The Black House

  • Peter May
  • Silver Oak
  • 368 pp.

An Edinburgh detective is sent to investigate a brutal killing on the Isle of Lewis, where his police work gets tripped up by a flood of personal memories.

Reviewed by Lawrence De Maria

What The Black House is: well written, educational, innovative and character-driven.

What The Black House isn’t: a true thriller or mystery.

That’s not a fatal flaw, although it may present a problem for readers expecting either of those genres, and who may even feel misled by the publisher’s promotional material suggesting that The Black House is a police procedural.

True, the book’s protagonist, Fin Macleod, is an Edinburgh detective sent to investigate a brutal killing on the Isle of Lewis, the close-knit and hardscrabble Scottish community where he happened to be born. But police work soon takes a back seat to the flood of memories, some long-suppressed, that bedevil Fin, who is reeling from the tragic death of his eight-year-old child only a month earlier. Indeed, the detective’s assignment is an obvious ploy by his rather unsympathetic superiors to get his mind back on cop work. (The idea that a grieving father, whose marriage is also unraveling, is up to the task after only a month is a tad unbelievable.) As for the Isle of Lewis constabulary, other than some sympathetic underlings who take to the returning native son, they aren’t too thrilled to have an Edinburgh hotshot second-guessing them.

The murder victim? The widely and long-despised Angel Macritchie. Suspects? Apparently the entire population of the Isle, presumably minus Fin Macleod, although the detective himself was no fan of Angel when growing up.

The author, Peter May, knows his turf, or peat, or sod, whatever. He is a talented and prolific wordsmith, writer of several stand-alone novels and two series featuring other sleuths: the “China Thrillers,” with Beijing detective Li Yan and American forensic pathologist Margaret Campbell, and the “Enzo Files,” detailing the exploits of Scottish forensic scientist Enzo MacLeod. His descriptions of the geography and customs of the Scottish Western Isles in the Outer Hebrides, where this first of what is a planned Lewis trilogy is set, are encyclopedic. A scriptwriter before he turned to novel writing, May is a 15-year veteran of prime-time British television, a background that often shows, not always to good effect, in the sudden twists and turns of The Black House.

The novel is written in both the first and third person. The activities of Fin, the detective, are narrated. The recollections of Fin, the boy, are related in his own voice. Not surprisingly, the latter style makes for a more interesting read, since many of the characters (suspects, all) are developed and given motives through the recollections of the young Fin.

And what recollections! It would be unfair to reveal them, since that would give away too many secrets.
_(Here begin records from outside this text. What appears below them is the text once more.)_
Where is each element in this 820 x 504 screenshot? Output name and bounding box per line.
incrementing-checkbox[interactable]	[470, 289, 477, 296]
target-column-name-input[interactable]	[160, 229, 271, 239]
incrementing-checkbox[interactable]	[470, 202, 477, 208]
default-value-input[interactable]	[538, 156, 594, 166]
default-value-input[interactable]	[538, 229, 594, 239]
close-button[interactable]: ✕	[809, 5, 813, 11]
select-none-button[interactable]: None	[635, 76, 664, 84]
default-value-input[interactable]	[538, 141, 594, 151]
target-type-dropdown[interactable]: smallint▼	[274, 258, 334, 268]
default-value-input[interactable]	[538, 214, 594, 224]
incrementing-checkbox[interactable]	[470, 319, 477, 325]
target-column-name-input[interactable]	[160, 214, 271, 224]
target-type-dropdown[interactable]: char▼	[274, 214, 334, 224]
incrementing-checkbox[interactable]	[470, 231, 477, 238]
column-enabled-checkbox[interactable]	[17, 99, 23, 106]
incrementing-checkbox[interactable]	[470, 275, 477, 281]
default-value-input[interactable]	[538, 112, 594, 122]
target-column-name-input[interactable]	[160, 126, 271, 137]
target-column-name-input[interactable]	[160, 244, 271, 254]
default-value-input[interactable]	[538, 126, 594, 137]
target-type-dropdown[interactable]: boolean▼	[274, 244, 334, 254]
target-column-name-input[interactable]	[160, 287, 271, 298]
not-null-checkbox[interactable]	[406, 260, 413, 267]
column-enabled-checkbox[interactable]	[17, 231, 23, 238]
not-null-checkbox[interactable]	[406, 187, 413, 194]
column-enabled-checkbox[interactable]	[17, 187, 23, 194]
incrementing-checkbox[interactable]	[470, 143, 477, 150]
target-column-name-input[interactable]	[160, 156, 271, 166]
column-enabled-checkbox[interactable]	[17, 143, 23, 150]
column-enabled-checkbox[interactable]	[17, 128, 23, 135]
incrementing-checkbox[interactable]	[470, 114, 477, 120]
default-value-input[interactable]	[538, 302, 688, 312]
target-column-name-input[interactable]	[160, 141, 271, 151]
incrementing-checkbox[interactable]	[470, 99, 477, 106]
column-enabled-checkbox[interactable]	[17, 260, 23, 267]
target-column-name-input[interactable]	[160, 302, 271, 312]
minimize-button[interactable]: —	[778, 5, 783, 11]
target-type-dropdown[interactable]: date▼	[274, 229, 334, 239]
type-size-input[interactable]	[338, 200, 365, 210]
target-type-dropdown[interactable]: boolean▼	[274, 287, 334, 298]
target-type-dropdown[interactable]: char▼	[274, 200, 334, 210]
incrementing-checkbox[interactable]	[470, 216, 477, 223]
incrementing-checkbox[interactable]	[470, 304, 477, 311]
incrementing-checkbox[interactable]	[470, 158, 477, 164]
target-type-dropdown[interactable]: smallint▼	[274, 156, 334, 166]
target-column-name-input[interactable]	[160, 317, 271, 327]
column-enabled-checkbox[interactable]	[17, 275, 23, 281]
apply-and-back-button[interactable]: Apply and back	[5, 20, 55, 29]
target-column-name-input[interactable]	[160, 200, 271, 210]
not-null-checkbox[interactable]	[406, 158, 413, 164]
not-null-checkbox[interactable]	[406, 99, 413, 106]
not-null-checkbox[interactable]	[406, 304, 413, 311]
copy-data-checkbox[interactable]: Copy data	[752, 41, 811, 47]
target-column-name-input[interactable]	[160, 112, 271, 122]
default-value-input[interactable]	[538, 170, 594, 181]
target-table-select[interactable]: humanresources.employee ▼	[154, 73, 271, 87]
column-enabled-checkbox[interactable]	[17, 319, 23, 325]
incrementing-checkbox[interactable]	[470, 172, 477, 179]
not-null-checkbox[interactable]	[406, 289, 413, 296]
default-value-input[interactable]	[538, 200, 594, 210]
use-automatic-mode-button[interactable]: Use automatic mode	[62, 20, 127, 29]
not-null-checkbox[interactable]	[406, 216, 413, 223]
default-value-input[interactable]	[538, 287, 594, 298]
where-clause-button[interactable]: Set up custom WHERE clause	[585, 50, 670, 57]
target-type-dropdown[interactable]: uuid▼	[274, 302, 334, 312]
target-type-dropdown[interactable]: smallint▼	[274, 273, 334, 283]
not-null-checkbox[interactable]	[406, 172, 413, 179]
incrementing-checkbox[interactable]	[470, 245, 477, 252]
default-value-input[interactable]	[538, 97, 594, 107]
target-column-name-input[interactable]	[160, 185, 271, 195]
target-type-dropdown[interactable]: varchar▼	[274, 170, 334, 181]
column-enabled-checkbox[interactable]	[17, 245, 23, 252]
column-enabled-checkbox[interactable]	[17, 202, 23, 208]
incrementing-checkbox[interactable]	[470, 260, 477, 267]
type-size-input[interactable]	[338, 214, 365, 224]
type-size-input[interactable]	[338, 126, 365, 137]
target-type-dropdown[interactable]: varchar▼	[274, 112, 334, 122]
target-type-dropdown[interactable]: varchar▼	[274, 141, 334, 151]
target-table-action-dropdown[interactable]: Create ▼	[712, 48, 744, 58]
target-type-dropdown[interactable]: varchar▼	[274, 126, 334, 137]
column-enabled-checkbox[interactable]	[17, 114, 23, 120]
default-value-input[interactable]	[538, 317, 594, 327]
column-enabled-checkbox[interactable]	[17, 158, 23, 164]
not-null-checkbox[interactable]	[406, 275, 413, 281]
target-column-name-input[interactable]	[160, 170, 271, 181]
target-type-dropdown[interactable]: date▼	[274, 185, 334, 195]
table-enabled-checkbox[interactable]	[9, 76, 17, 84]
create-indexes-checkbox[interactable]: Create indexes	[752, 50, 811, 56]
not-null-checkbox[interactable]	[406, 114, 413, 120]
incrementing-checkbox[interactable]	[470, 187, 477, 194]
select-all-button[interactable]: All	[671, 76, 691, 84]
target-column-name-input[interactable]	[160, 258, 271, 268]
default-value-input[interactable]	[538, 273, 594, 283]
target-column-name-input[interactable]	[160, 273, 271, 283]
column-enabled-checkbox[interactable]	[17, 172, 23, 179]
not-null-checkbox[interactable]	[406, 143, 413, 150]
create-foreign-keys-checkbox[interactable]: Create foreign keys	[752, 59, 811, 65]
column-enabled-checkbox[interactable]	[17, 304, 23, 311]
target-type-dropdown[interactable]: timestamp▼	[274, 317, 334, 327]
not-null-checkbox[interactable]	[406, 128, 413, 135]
Suffice it to say that the local custom of guga hunting, a bloody male rite of passage that entails going to a nearby rocky island to massacre helpless birds (gannets), may be one of the more pleasant memories Fin dredges up — other than adolescent sex romps in the barn and teenage pranks that go hilariously awry. Indeed, most of Fin’s memories would lead a reader to surmise that being a guga and having one’s neck wrung is not that much worse than growing up as a misunderstood teenager on the Isle of Lewis.
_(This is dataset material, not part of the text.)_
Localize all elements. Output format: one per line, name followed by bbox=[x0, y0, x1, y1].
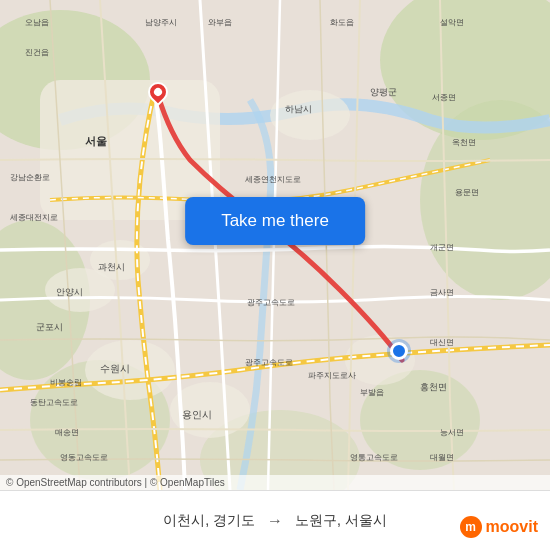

Bleak back story aside, it should be hard to like a novel in English that needs a crib for English-speakers. But that is not the case. Peter May conveniently supplies one at the start to help with the spellings and pronunciations. Amazingly, for a book full of characters named Coinneach, Fionnlagh, Mamaidh (pronounced Mammy!) and Slainthe mhath (yes, two words, pronounced Slange e vah, with three words), The Black House is something of a page-turner. That is testament to May’s evocative prose, aided by the fact that many of the details in the book will be new to American readers.

Not that they will be tempted to visit the Isle of Lewis any time soon, if Fin Macleod’s youthful experiences are typical: “And it troubled him to think of the boy on the rock, amongst the slaughter and the fiery angels and the wheels of dead meat.”

But lines that good provide hope that May will find a more consistent voice in the other books in this series. A writer of his caliber is a rare bird, or guga, if you wish, and deserves a wider audience.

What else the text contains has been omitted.